▶ **Excerpted records**:
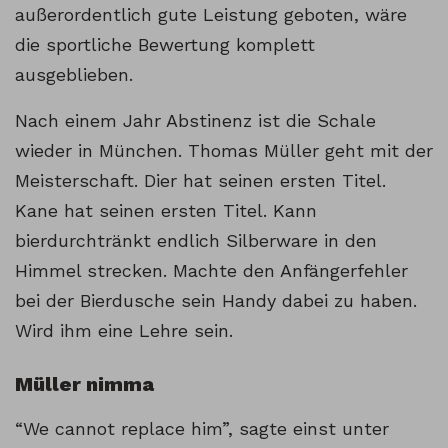
außerordentlich gute Leistung geboten, wäre
die sportliche Bewertung komplett
ausgeblieben.
Nach einem Jahr Abstinenz ist die Schale
wieder in München. Thomas Müller geht mit der
Meisterschaft. Dier hat seinen ersten Titel.
Kane hat seinen ersten Titel. Kann
bierdurchtränkt endlich Silberware in den
Himmel strecken. Machte den Anfängerfehler
bei der Bierdusche sein Handy dabei zu haben.
Wird ihm eine Lehre sein.
Müller nimma
“We cannot replace him”, sagte einst unter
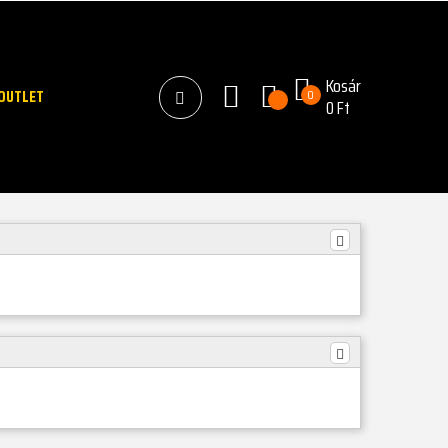
Kosár
OUTLET
0
0 Ft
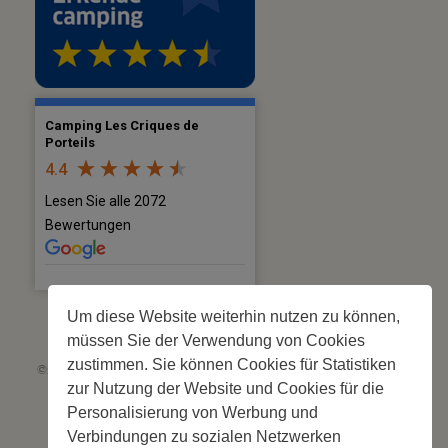
Camping Les Criques de
Porteils
4.4
Lesen Sie alle 2072
Bewertungen
Um diese Website weiterhin nutzen zu können,
müssen Sie der Verwendung von Cookies
zustimmen. Sie können Cookies für Statistiken
©2026 Les Criques de Porteils | SIRET: 539 925 636 00026 - Classement 5
zur Nutzung der Website und Cookies für die
étoiles Tourisme N°C66-001852-004 du 28 mai 2026 – 244 Stellplätze
Site web réalisé par
Cédric Postel Webmaster
Personalisierung von Werbung und
Verbindungen zu sozialen Netzwerken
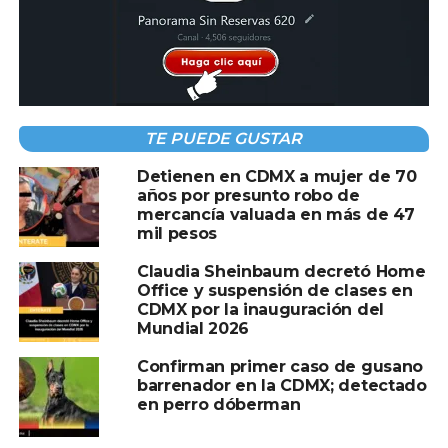
TEMAS RELACIONADOS:
ABUELITA
CDMX
A CONTINUACIÓN
Aprueba Cámara de Diputados Reforma para
TE PUEDE GUSTAR
Proteger Salario de Trabajadores que
Reciben Propinas
Detienen en CDMX a mujer de 70
años por presunto robo de
NO TE PIERDAS
mercancía valuada en más de 47
Cortes programados de luz en
mil pesos
#Coatzacoalcos por mantenimiento de la
CFE.
Claudia Sheinbaum decretó Home
Office y suspensión de clases en
CDMX por la inauguración del
Mundial 2026
Confirman primer caso de gusano
barrenador en la CDMX; detectado
en perro dóberman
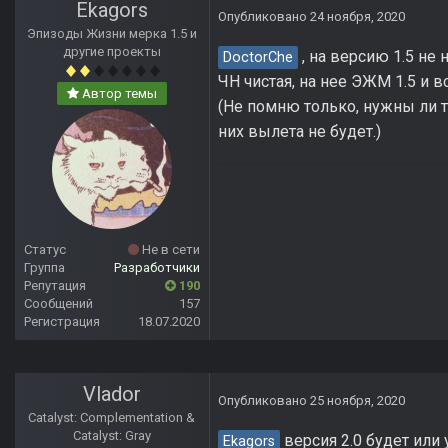
Ekagors
Опубликовано
24 ноября, 2020
Эпизоды Жизни мерка 1.5 и
другие проекты
, на версию 1.5 не
DoctorChe
ЧН чистая, на нее ЭЖМ 1.5 и вс
Автор темы
(Не помню только, нужны ли т
них вылета не будет.)
Статус
Не в сети
Группа
Разработчики
Репутация
190
Сообщений
157
Регистрация
18.07.2020
Vlador
Опубликовано
25 ноября, 2020
Catalyst: Complementation &
Catalyst: Gray
версия 2.0 будет или 
Ekagors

▶ **Directions**: Leave out any pictures, please, and quote only the lines from the top of the data through the line that contains "TE PUEDE GUSTAR".

▶ **Output below**:
außerordentlich gute Leistung geboten, wäre
die sportliche Bewertung komplett
ausgeblieben.
Nach einem Jahr Abstinenz ist die Schale
wieder in München. Thomas Müller geht mit der
Meisterschaft. Dier hat seinen ersten Titel.
Kane hat seinen ersten Titel. Kann
bierdurchtränkt endlich Silberware in den
Himmel strecken. Machte den Anfängerfehler
bei der Bierdusche sein Handy dabei zu haben.
Wird ihm eine Lehre sein.
Müller nimma
“We cannot replace him”, sagte einst unter
Kosár
OUTLET
0
0 Ft
Camping Les Criques de
Porteils
4.4
Lesen Sie alle 2072
Bewertungen
Um diese Website weiterhin nutzen zu können,
müssen Sie der Verwendung von Cookies
zustimmen. Sie können Cookies für Statistiken
©2026 Les Criques de Porteils | SIRET: 539 925 636 00026 - Classement 5
zur Nutzung der Website und Cookies für die
étoiles Tourisme N°C66-001852-004 du 28 mai 2026 – 244 Stellplätze
Site web réalisé par
Cédric Postel Webmaster
Personalisierung von Werbung und
Verbindungen zu sozialen Netzwerken
TEMAS RELACIONADOS:
ABUELITA
CDMX
A CONTINUACIÓN
Aprueba Cámara de Diputados Reforma para
TE PUEDE GUSTAR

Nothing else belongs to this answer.